Aan de beslissing van 1 september 2020 is een zorgvuldig besluitvormingsproces voorafgegaan. De Pompestichting, de Pro Justitia-rapporteurs en de Landelijke Adviescommissie Plaatsing langdurig forensisch psychiatrische zorg (LAP) concluderen dat voortgezette plaatsing van betrokkene in een LFPZ-voorziening onder een hoog beveiligingsniveau noodzakelijk is. Tegen deze achtergrond kan gerechtvaardigd worden beslist tot voortgezette plaatsing van klager in een LFPZ-voorziening van de Pompestichting.

Een en ander wordt nog eens bevestigd in de uitspraak van de verlengingsrechter van 5 oktober 2020 waarin deze zich aansluit bij de adviezen van de Pro Justitia-rapporteurs, die ook in het kader van de verlengingszitting de noodzaak van een voortgezet verblijf van klager in een LFPZ-voorziening hebben benadrukt.

3. De beoordeling

In het onderhavige beroep is alleen de beslissing van verweerder tot voortzetting van klagers plaatsing in een LFPZ-voorziening van de Pompestichting aan de orde.

Klagers situatie

Aan klager is bij onherroepelijk geworden uitspraak de maatregel van terbeschikkingstelling (tbs) met bevel tot verpleging van overheidswege opgelegd. Dit betreft klagers tweede tbs maatregel.

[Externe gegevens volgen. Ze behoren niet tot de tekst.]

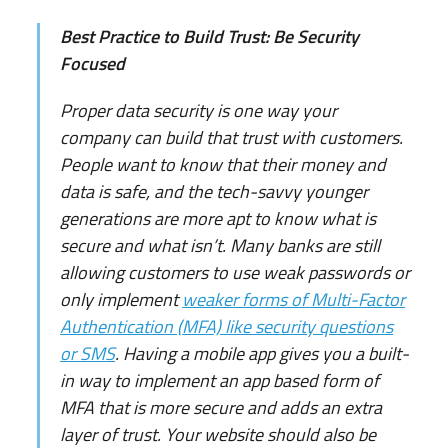
Best Practice to Build Trust: Be Security
Focused
Proper data security is one way your
company can build that trust with customers.
People want to know that their money and
data is safe, and the tech-savvy younger
generations are more apt to know what is
secure and what isn’t. Many banks are still
allowing customers to use weak passwords or
only implement
weaker forms of Multi-Factor
Authentication (MFA) like security questions
or SMS
. Having a mobile app gives you a built-
in way to implement an app based form of
MFA that is more secure and adds an extra
layer of trust. Your website should also be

De LFPZ-status is op 20 november 2017 door FPC Dr. S. van Mesdag aangevraagd.

Verweerder heeft op 6 juli 2018 beslist klager te plaatsen in een LFPZ-voorziening van de Pompestichting. Bij RSJ 16 januari 2019, R-18/1389/TB heeft de beroepscommissie klagers beroep tegen deze beslissing ongegrond verklaard.

Klager verblijft sinds 23 oktober 2019 in de LFPZ-voorziening van de Pompestichting te Vught. Deze voorziening heeft op 5 maart 2020 geadviseerd om klagers LFPZ-plaatsing met een hoog beveiligingsniveau voort te zetten. Klager heeft tot op heden een EVBG-status.

Het beoordelingskader

In paragraaf 4 van het Beleidskader langdurige forensisch psychiatrische zorg, in werking getreden op 1 januari 2019, is bepaald dat door middel van een periodieke toets door de LAP wordt beoordeeld of voortzetting van de plaatsing in een LFPZ-voorziening nog noodzakelijk is. Bij deze toets is het van belang de behandelingsvatbaarheid van de ter beschikking gestelde en het recidiverisico te onderzoeken.

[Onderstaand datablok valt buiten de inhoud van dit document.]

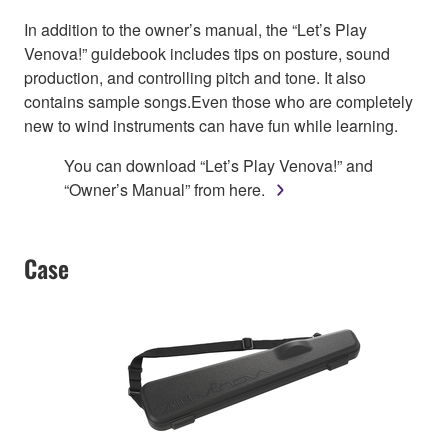
In addition to the owner’s manual, the “Let’s Play
Venova!” guidebook includes tips on posture, sound
production, and controlling pitch and tone. It also
contains sample songs.Even those who are completely
new to wind instruments can have fun while learning.
You can download “Let’s Play Venova!” and
“Owner’s Manual” from here.
Case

De toetsing van de bestreden beslissing

Het hoofd van de Pompestichting heeft op 5 maart 2020 aangegeven geen mogelijkheden voor behandeling te zien en geadviseerd om klagers verblijf in de LFPZ-voorziening te continueren. Volgens de Pompestichting zijn de ernstige persoonlijkheidsproblematiek met hoge mate van psychopathie, het risico op ontvluchting en een hoog recidiverisico nog onveranderd aanwezig. 

Op 17 juli 2020 en 26 juli 2020 zijn Pro Justitia-rapportages uitgebracht, die de conclusies van de Pompestichting onderschrijven.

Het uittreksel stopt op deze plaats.